_Task brief_. The full data must be written out exactly, with every line included.

=====

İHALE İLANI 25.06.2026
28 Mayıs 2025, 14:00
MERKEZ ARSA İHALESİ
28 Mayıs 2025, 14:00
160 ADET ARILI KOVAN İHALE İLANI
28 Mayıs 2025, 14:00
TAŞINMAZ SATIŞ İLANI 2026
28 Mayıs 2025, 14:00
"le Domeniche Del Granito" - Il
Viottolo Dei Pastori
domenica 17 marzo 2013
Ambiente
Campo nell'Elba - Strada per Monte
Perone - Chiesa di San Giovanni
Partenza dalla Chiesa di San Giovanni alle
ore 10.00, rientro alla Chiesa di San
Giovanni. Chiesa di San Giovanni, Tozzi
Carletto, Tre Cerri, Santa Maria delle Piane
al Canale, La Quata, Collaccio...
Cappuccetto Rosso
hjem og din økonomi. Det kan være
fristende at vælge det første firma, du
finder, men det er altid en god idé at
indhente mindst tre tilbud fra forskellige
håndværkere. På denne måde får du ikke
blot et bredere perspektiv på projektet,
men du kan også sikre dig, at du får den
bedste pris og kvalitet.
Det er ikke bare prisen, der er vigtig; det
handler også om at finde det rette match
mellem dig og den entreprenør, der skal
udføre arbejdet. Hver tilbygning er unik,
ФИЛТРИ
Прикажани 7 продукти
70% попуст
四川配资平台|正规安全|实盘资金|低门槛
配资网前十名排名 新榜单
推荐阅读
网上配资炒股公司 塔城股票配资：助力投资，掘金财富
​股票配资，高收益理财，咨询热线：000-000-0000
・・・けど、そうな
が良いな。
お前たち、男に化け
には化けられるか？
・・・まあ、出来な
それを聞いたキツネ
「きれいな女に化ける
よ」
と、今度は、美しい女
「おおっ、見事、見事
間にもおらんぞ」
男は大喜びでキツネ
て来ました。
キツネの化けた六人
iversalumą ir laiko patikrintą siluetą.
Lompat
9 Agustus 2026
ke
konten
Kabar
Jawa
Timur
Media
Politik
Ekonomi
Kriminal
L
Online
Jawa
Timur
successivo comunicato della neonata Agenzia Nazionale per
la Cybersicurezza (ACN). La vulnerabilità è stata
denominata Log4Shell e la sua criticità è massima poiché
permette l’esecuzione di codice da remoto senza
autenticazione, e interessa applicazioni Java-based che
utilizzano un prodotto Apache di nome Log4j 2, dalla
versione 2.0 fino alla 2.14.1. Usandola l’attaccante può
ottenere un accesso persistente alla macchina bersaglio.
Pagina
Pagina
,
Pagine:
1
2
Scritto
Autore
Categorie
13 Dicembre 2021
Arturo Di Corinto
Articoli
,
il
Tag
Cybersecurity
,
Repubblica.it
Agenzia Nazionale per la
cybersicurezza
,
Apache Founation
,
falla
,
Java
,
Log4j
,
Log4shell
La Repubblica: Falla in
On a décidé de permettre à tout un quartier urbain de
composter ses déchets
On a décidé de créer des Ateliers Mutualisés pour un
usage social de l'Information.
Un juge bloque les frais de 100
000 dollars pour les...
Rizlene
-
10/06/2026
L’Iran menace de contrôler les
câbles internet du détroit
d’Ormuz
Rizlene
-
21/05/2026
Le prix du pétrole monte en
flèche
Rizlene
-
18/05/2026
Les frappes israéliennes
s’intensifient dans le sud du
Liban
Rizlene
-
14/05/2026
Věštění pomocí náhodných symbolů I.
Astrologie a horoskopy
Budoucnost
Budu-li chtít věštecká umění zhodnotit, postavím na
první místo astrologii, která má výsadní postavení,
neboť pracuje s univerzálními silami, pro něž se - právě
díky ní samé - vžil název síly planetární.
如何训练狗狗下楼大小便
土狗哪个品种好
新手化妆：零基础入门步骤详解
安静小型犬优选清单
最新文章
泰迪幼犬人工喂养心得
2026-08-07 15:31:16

=====

_Result below_.
İHALE İLANI 25.06.2026
28 Mayıs 2025, 14:00
MERKEZ ARSA İHALESİ
28 Mayıs 2025, 14:00
160 ADET ARILI KOVAN İHALE İLANI
28 Mayıs 2025, 14:00
TAŞINMAZ SATIŞ İLANI 2026
28 Mayıs 2025, 14:00
"le Domeniche Del Granito" - Il
Viottolo Dei Pastori
domenica 17 marzo 2013
Ambiente
Campo nell'Elba - Strada per Monte
Perone - Chiesa di San Giovanni
Partenza dalla Chiesa di San Giovanni alle
ore 10.00, rientro alla Chiesa di San
Giovanni. Chiesa di San Giovanni, Tozzi
Carletto, Tre Cerri, Santa Maria delle Piane
al Canale, La Quata, Collaccio...
Cappuccetto Rosso
hjem og din økonomi. Det kan være
fristende at vælge det første firma, du
finder, men det er altid en god idé at
indhente mindst tre tilbud fra forskellige
håndværkere. På denne måde får du ikke
blot et bredere perspektiv på projektet,
men du kan også sikre dig, at du får den
bedste pris og kvalitet.
Det er ikke bare prisen, der er vigtig; det
handler også om at finde det rette match
mellem dig og den entreprenør, der skal
udføre arbejdet. Hver tilbygning er unik,
ФИЛТРИ
Прикажани 7 продукти
70% попуст
四川配资平台|正规安全|实盘资金|低门槛
配资网前十名排名 新榜单
推荐阅读
网上配资炒股公司 塔城股票配资：助力投资，掘金财富
​股票配资，高收益理财，咨询热线：000-000-0000
・・・けど、そうな
が良いな。
お前たち、男に化け
には化けられるか？
・・・まあ、出来な
それを聞いたキツネ
「きれいな女に化ける
よ」
と、今度は、美しい女
「おおっ、見事、見事
間にもおらんぞ」
男は大喜びでキツネ
て来ました。
キツネの化けた六人
iversalumą ir laiko patikrintą siluetą.
Lompat
9 Agustus 2026
ke
konten
Kabar
Jawa
Timur
Media
Politik
Ekonomi
Kriminal
L
Online
Jawa
Timur
successivo comunicato della neonata Agenzia Nazionale per
la Cybersicurezza (ACN). La vulnerabilità è stata
denominata Log4Shell e la sua criticità è massima poiché
permette l’esecuzione di codice da remoto senza
autenticazione, e interessa applicazioni Java-based che
utilizzano un prodotto Apache di nome Log4j 2, dalla
versione 2.0 fino alla 2.14.1. Usandola l’attaccante può
ottenere un accesso persistente alla macchina bersaglio.
Pagina
Pagina
,
Pagine:
1
2
Scritto
Autore
Categorie
13 Dicembre 2021
Arturo Di Corinto
Articoli
,
il
Tag
Cybersecurity
,
Repubblica.it
Agenzia Nazionale per la
cybersicurezza
,
Apache Founation
,
falla
,
Java
,
Log4j
,
Log4shell
La Repubblica: Falla in
On a décidé de permettre à tout un quartier urbain de
composter ses déchets
On a décidé de créer des Ateliers Mutualisés pour un
usage social de l'Information.
Un juge bloque les frais de 100
000 dollars pour les...
Rizlene
-
10/06/2026
L’Iran menace de contrôler les
câbles internet du détroit
d’Ormuz
Rizlene
-
21/05/2026
Le prix du pétrole monte en
flèche
Rizlene
-
18/05/2026
Les frappes israéliennes
s’intensifient dans le sud du
Liban
Rizlene
-
14/05/2026
Věštění pomocí náhodných symbolů I.
Astrologie a horoskopy
Budoucnost
Budu-li chtít věštecká umění zhodnotit, postavím na
první místo astrologii, která má výsadní postavení,
neboť pracuje s univerzálními silami, pro něž se - právě
díky ní samé - vžil název síly planetární.
如何训练狗狗下楼大小便
土狗哪个品种好
新手化妆：零基础入门步骤详解
安静小型犬优选清单
最新文章
泰迪幼犬人工喂养心得
2026-08-07 15:31:16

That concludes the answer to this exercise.